The first presenter of the Clinic was a man named Gannon Baker, who is a player development coach who trains only the best and most elite basketball players in the world (think Kobe Bryant and LeBron James). I was so thrilled to get the chance to work out with Baker. Before he came on to the court, his assistance approached us, the players, and told us, “Now, don’t be upset or surprised if Baker pushes you or yells at you. That’s just his style.” That’s just his style. I mulled over the meaning of those words. Shouldn’t his style be molded to fit us, not the other way around? If he is such a great coach, a great teacher, and a great communicator, how come he can’t explain things to us in a way that allows us to feel comfortable enough to learn from him? When he came on the court and started demonstrating different drills for the coaches present and showing things he does with his clients, he spoke extremely fast, he didn’t explain things clearly, and he was somewhat physically aggressive. Instead of feeling enlightened and more knowledgeable, I felt like I learned nothing from him. His style prevented me from doing exactly what it is that he is paid to do: teach and develop players, and help them improve.

I recently read a book by a man named Idan Ravin, titled “The Hoops Whisperer.” Ravin is also in the player development business for the best basketball players in the world, just like Baker. However, in his book, he addresses exactly what I had taken issue to when I was with Baker. Ravin writes that he always tries to communicate with players in a way that allows them to feel comfortable and safe so that they can better themselves and try new things. He says that athletes who don’t feel this comfort will stick with what they know and will never really better themselves by risking trying new things and expanding their horizons.

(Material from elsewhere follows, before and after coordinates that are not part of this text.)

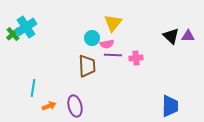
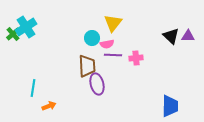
purple ellipse: moved 22 px right, 22 px up
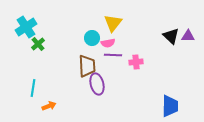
green cross: moved 25 px right, 10 px down
pink semicircle: moved 1 px right, 1 px up
pink cross: moved 4 px down
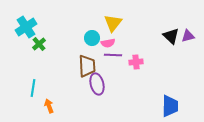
purple triangle: rotated 16 degrees counterclockwise
green cross: moved 1 px right
orange arrow: rotated 88 degrees counterclockwise
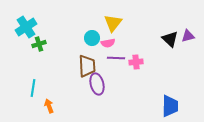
black triangle: moved 1 px left, 3 px down
green cross: rotated 24 degrees clockwise
purple line: moved 3 px right, 3 px down
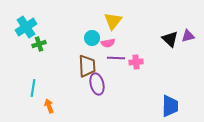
yellow triangle: moved 2 px up
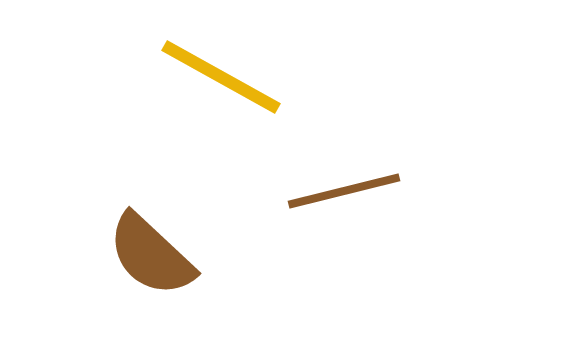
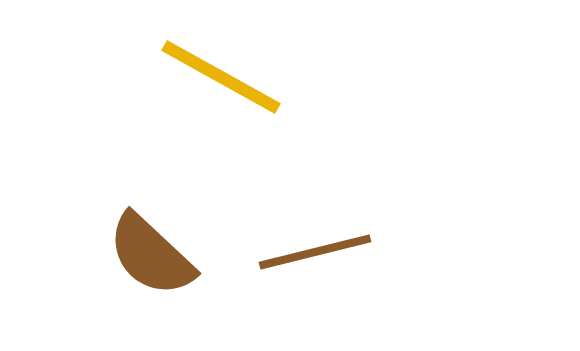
brown line: moved 29 px left, 61 px down
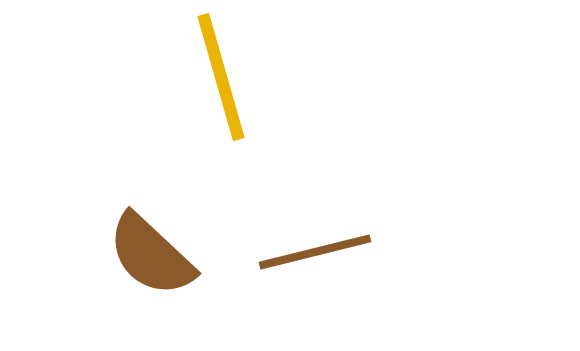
yellow line: rotated 45 degrees clockwise
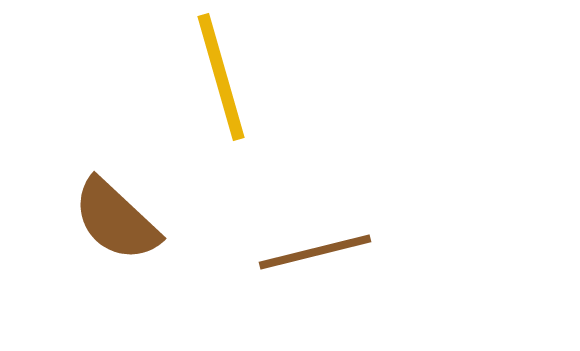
brown semicircle: moved 35 px left, 35 px up
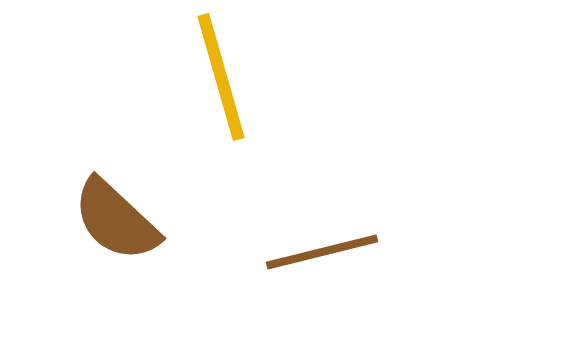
brown line: moved 7 px right
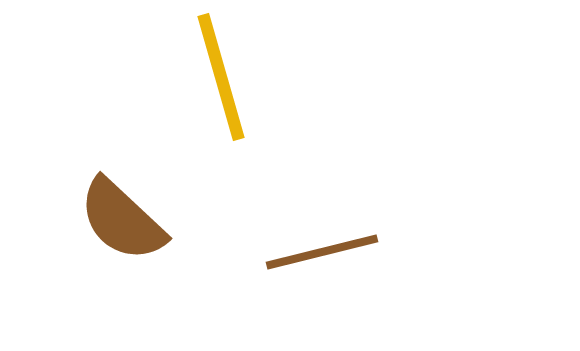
brown semicircle: moved 6 px right
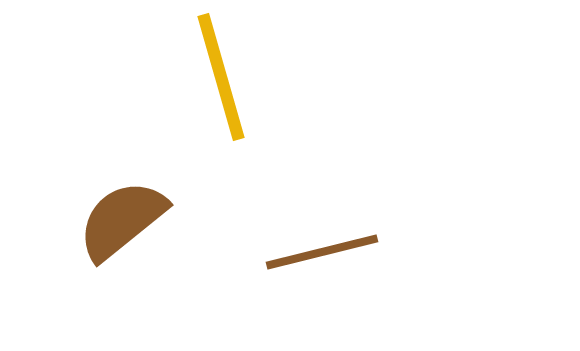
brown semicircle: rotated 98 degrees clockwise
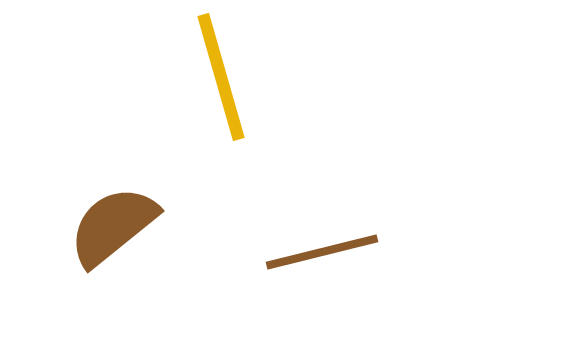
brown semicircle: moved 9 px left, 6 px down
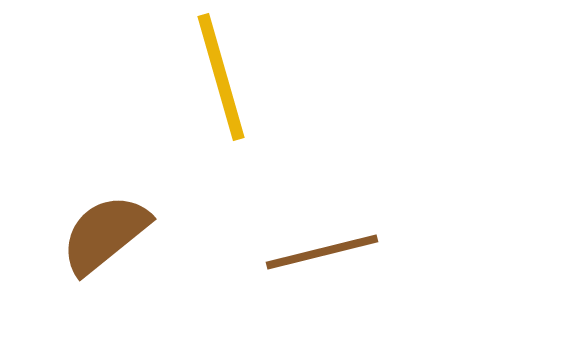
brown semicircle: moved 8 px left, 8 px down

I think this can be true for communication as a whole. The whole point of a teacher, a tutor, or a coach is to help the student, mentee, or player become better. Being rigid to one speaking style and unchanging in the way we communicate is not conducive to a an environment that promotes learning. Sometimes, to get our message across, we have to try to explain things differently in a way people will better understand. Simply saying what you want to get done and then becoming upset when it doesn’t meet your standards doesn’t mean it was that person’s inadequacy and their failure. It could have been the way you dressed the problem. Taking Gannon Baker as an example, it is important to communicate clearly, and try to tailor your teaching point or discussion to your audience. Don’t think about the message you want to send, but focus on who is receiving that message.